Rule 613. Witness’s Prior Statement
(a) Showing
or Disclosing the Statement During Examination. When examining a witness about the
witness’s prior statement, a party need not show it or disclose its contents to
the witness. But the party must, on request, show it or disclose its contents
to an adverse party’s attorney.
(b) Extrinsic
Evidence of a Prior Inconsistent Statement. Extrinsic evidence of a witness’s prior inconsistent
statement is admissible only if the witness is given an opportunity to explain
or deny the statement and an adverse party is given an opportunity to examine
the witness about it, or if justice so requires. This subdivision (b) does not
apply to an opposing party’s statement under Rule 801(d)(2).
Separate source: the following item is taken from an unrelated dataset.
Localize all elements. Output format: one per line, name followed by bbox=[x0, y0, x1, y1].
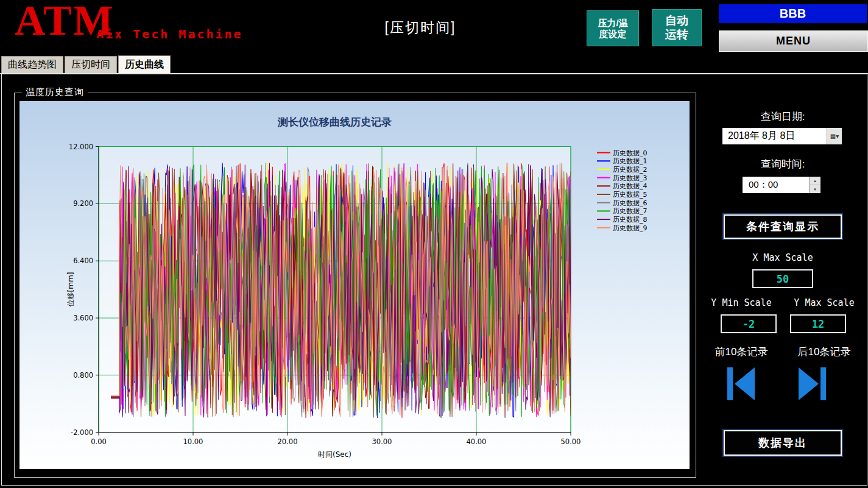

2011 Advisory Committee Note. – The language of this rule has been
amended as part of the restyling of the Evidence Rules to make them more easily
understood and to make style and terminology consistent throughout the rules.
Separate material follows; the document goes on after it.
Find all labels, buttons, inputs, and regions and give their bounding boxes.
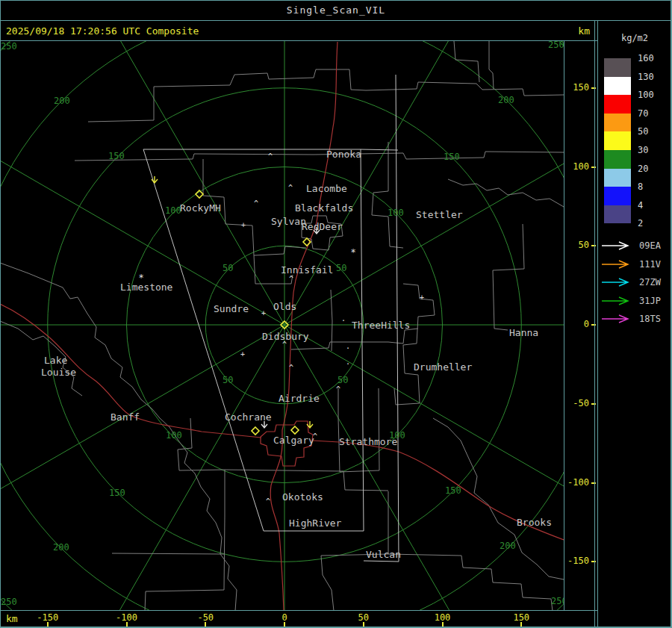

These changes are intended to be stylistic only. There is no intent to change
any result in any ruling on evidence admissibility. This rule is the federal
rule, verbatim.
ADVISORY
COMMITTEE NOTE
This rule is
the federal rule, verbatim. Subsection (a) abandons the position in Queens
Case, 129 English Reports 976 (1820), requiring that the cross-examiner, prior
to examining a witness about his written statement, must first show the
statement to the witness and is comparable to the substance of Rule 22(a), Utah
Rules of Evidence (1971). The substance of Subsection (b) was formerly in Rule
22(b), Utah Rules of Evidence (1971).